Being gay in the UK could affect your pay, study suggests
That’s according to researchers, who say that lesbians in the UK are likely to earn up to 8 percent more than their straight counterparts. Gay men, however, are liable to earn around 5 percent less than heterosexual men.
The study was commissioned by the World Bank and the IZA World of Labor Project, and carried out by Anglia Ruskin university economist Dr Nick Drydakis.
The striking pattern is reflected internationally. In Germany, gay men are expected to be paid around 9 percent less than straight men, while in the US, they earn 16 percent less on average.
“The higher salaries among lesbians in some countries may reflect discrimination in favor of masculine traits rather than against them,” Dr Drydakis said.
“In addition, lesbians tend to self-select into male-dominated occupations that may offer higher salaries.”
As there are few studies that measure sexual orientation as a factor in the labor market, he claimed it was difficult to chart the impact it had on overall employment in the economy.
The report also indicates Australia, Canada, the US and the EU have the strongest protection measures in regard to sexual orientation rights, which are codified in formal anti-discrimination laws.

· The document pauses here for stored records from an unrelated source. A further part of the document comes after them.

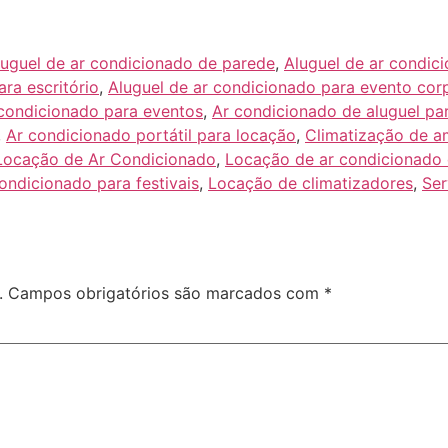
luguel de ar condicionado de parede
,
Aluguel de ar condic
ra escritório
,
Aluguel de ar condicionado para evento cor
 condicionado para eventos
,
Ar condicionado de aluguel par
,
Ar condicionado portátil para locação
,
Climatização de a
Locação de Ar Condicionado
,
Locação de ar condicionado 
ondicionado para festivais
,
Locação de climatizadores
,
Ser
.
Campos obrigatórios são marcados com
*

Despite this, gay people are generally discriminated against in favor of heterosexual applicants with comparable skills during the hiring process.
The report comes in light of efforts by Stonewall, a LGBTQ rights group, to encourage workplaces in the UK to provide gay and lesbian staff with employment safeguards. So far, more than 800 major employers have adopted Stonewall’s index as a model for good practice.
Despite this, the World Bank estimates around 2.7 billion people live in countries where being gay or lesbian is a crime.